Но на сцену, то есть на паркет, к роялю и к столику для ведущей – прапра…внучки вышел молодой человек и двумя фразами задал вечеру совсем другое течение, сделав всех счастливыми. После этого он грациозно шаркнул длинной красивой ножкой и оставил помещение.
Прошло три года, как пишут в романах. Ведь любовь длится три года. Три года я думала о нём, с нежностью, восхищением  и любовью. В моём чувстве было всё, чем чревата любовь женщины старше годами к юноше.
Мы назначили день встречи – на 20 декабря, в божественно чудные предрождественские сумерки, на четыре часа.
В этом музее, где он служил, должен был состояться вечер моей поэзии. Меня попросила его устроить молодая художница, рисовавшая картинки к моим стихам. Картинки мне пришлось отдать на выставку её работ в музее, которым заведует её подруга, а мой аматер служил под началом этой женщины и тащил на себе вместе с ней воз забот.
Заведующая музеем родила второго ребёнка - девочку и находилась в отпуске по уходу за ребёнком.

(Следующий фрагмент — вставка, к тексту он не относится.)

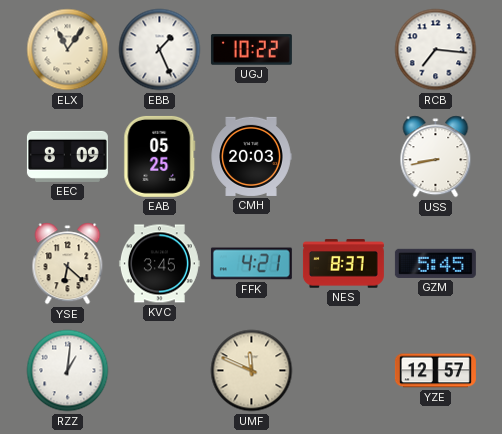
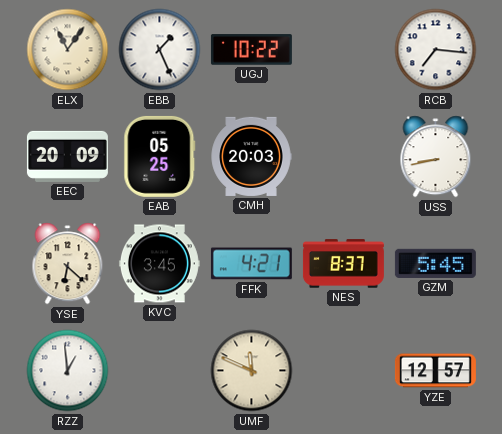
EEC: 8:09 -> 20:09
RZZ: 1:01 -> 12:59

Он был исполняющим обязанности, но отрекомендовался мне как заведующий музеем. Пусть будет так. Так оно и было на тот момент. Одним словом, препятствия были со всех сторон – в лице этой женщины тоже.
Они как-то были связаны – одного возраста, одного дела, она ему нравилась. Только она земная, как и я, а он нездешний. Из тех, кого на планету Земля занесло по ошибке. Как потом я узнала, образование он получил в моём любимом городе на Неве, в Академии художеств.
Жил, как живут интеллигенты его круга, разрываясь между подвигом музейного служения, частными уроками, лекциями в институте, городскими экскурсиями, всевозможными подработками.
Моей гениальной иллюстраторше, с которой он вместе подрабатывал под псевдонимом в частной картинной галерее, Нездешний мальчик открыл тайну, что мечтает уехать: уехать далеко, на Лазурный берег. Всё продать и уехать. Но не сейчас, а потом. Потом. И не работать там – на этом Лазурном берегу.
На искусствоведа он походил мало. Он был похож на артиста балета, или на стриптизёра, способного сводить с ума… Как потом выяснилось, он, действительно, танцевал где-то до сорока лет, а потом стал ходить на работу в музей. Оживлял вытертые половицы паркета, старые стены, мебель, давящую своей тяжестью. Как это у Блока: всего ужасней в комнате был старый комод. Да, он всё это оживлял.
И нас соединила судьба, как пишут в романах. Вернее, писали в прежние времена.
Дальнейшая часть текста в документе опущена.